Charles William “C. W.” Post was born October 26, 1854 in Abraham Lincoln’s hometown of Springfield, Illinois.
He attended Illinois Industrial University at Urbana (known today as the University of Illinois) for two years before heading west to Independence, Kansas without a degree.
C.W. returned to Springfield a short time later to work as a salesman for a manufacturer of agricultural machinery.
While there, he invented and patented several farm implements, including a plow, a harrow, and a hay-stacking machine.
C.W. married Ella Letitia Merriweather in November of 1874 and had daughter Marjorie Merriweather Post.
Then in November of 1885, C.W. suffered a nervous breakdown as a result of stress and overwork.
He divorced his wife and made a break from his previous life, moving to the state of Texas in 1886.
In Texas, C.W. became associated with a group of real estate developers in Fort Worth who were attempting to establish a new community on the eastern outskirts of a town called Riverside.
Then in 1888, C.W. bought 200 acres of land near Fort Worth and attempted to establish his own development by platting the land for streets, homes and constructing two mills.
The stress of this project again proved too much for Post, and a second breakdown followed in 1891.
He began to travel in search of a cure, and became interested in the chemistry of digestion.
John Harvey Kellogg
After a period of traversing around Europe, C.W. visited the Battle Creek Sanitarium at Battle Creek, Michigan.
This facility was operated by one John Harvey Kellogg.
Kellogg was using dietary products that interested C.W. inspiring him to start his own company.
Postum Cereal Company
Then in 1895, C.W. Post founded the Postum Cereal Company and began to develop his first prepared food cereal product launching a new industry.
By 1897, C.W. had developed a breakfast cereal he named “Grape Nuts” because of the fruity aroma he noticed during the manufacturing process and the nutty crunch of the finished product.
In 1904, he followed up his Grape Nuts label with a brand of corn flakes, which he called “Elijah’s Manna.”
C.W. Post married his second wife, Leila Young, in November of 1904.
Then in 1906, C.W. invested some of his substantial earnings from his food products manufacturing into Texas real estate, purchasing a massive 225,000 acre tract in Garza and Lynn Counties.
Post platted his new town, which he called Post City.
Shade trees were planted, farm parcels laid out, and a hotel, school, churches, and a department store were constructed for the new Garza County seat.
His company renamed the cereal Elijah’s Manna as Post Toasties in 1908, and the rest is history.
By the end of 1913, C.W. had become chronically ill.

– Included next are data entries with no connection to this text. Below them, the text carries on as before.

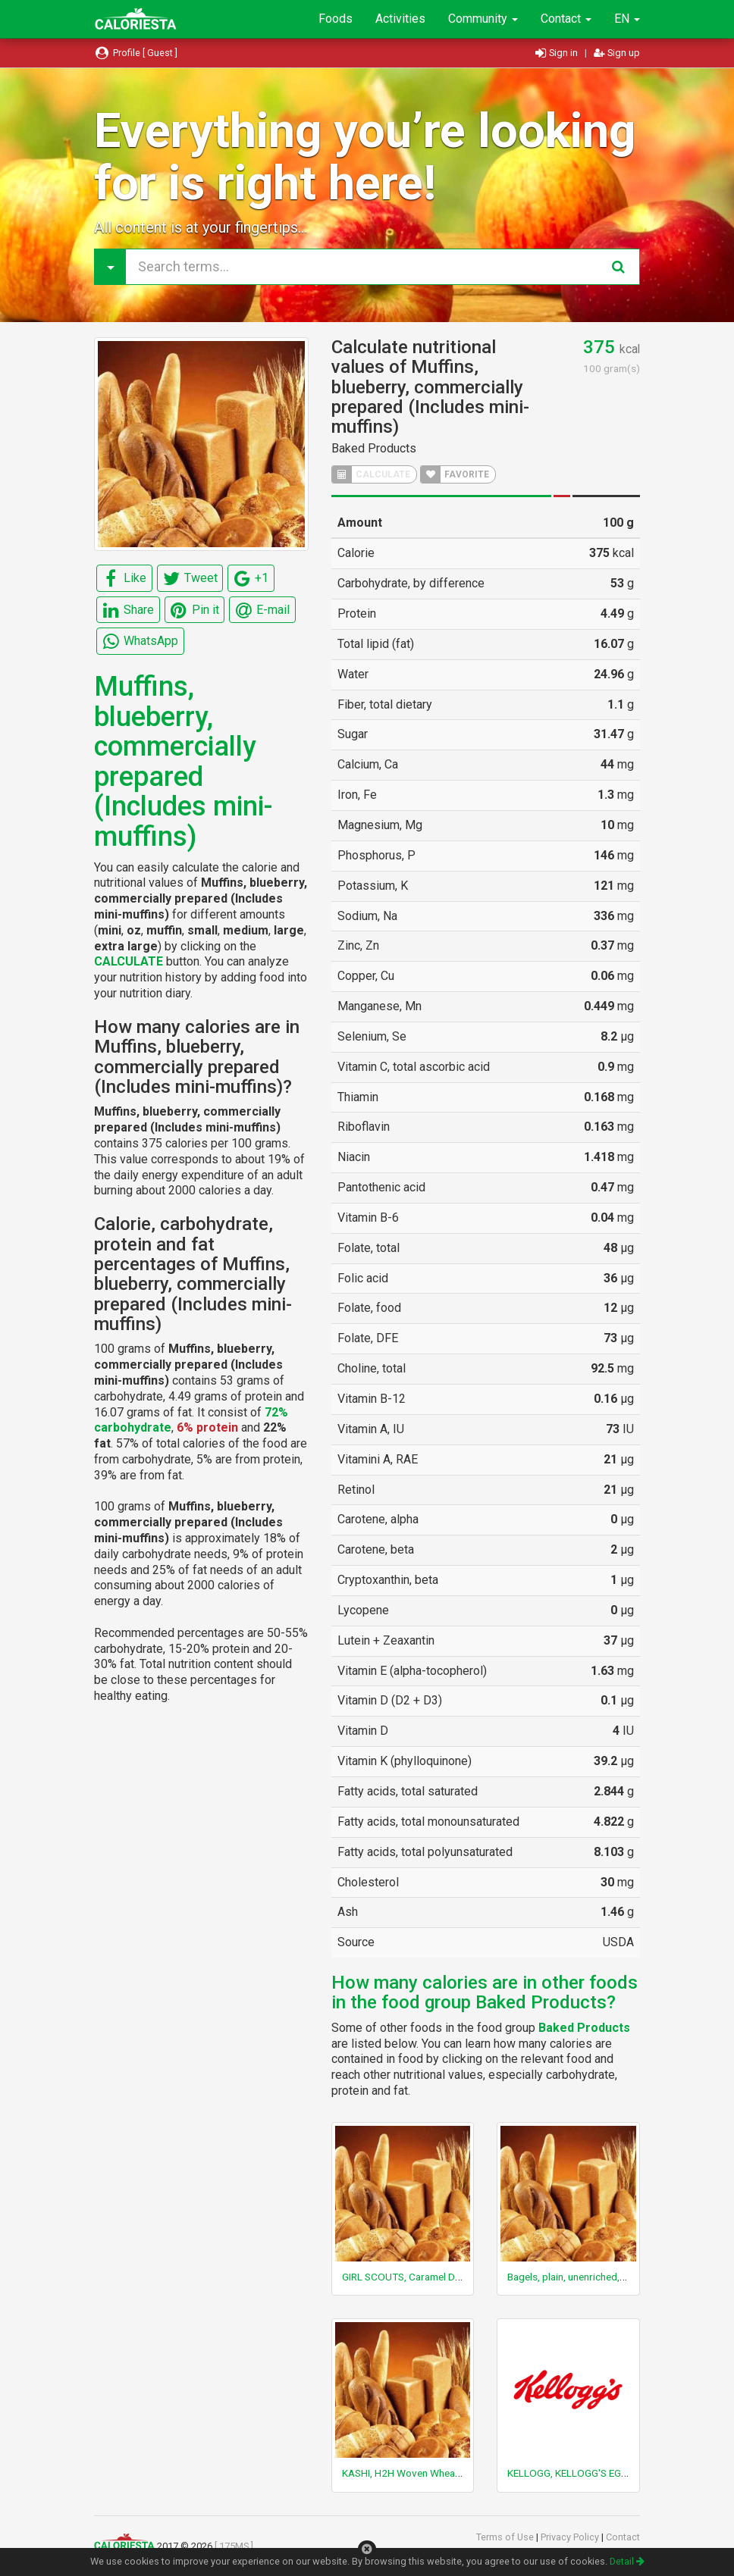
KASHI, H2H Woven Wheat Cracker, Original (438, 2473)
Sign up (617, 52)
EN (627, 18)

His health deteriorated to the point that he canceled public appearances, which prompted speculation in the press regarding his well-being.
In early March 1914, C.W. was believed to be suffering from appendicitis and was rushed via a nonstop train from California to Rochester, Minnesota to be operated on by William and Charles Mayo, regarded as the preeminent surgeons of the day.
Upon examination the Mayo brothers deemed Post to be inoperable, however, and the breakfast cereal magnate returned home to Santa Barbara without surgical remedy, still plagued by stomach pain.
In the 1995 book The Life and Times of Majorie Merriweather Post, author Nancy Rubin claims that C.W. Post did indeed have the Mayo brothers operate successfully sometime between March 5–10, 1914.
However, on May 9, 1914, despondent over his ongoing stomach issues, C.W. Post took his own life with a self-inflicted gunshot.
His 27-year-old daughter, Marjorie Merriweather Post, inherited his company along with most of his vast fortune, one of the largest of the early 20th century.
Marjorie Merriweather Post later married financier E.F. Hutton and owned a 177-acre estate on Long Island’s North Shore called “Hillwood.”
Marjorie sold the estate in 1951 for $200,000 to Long Island University, which founded its C.W. Post Campus in 1954, marking the 100th anniversary of C. W. Post’s birth.
Currently the C.W. Post Campus of Long Island University has about 8,500 full- and part-time students and over 100,000 alumni.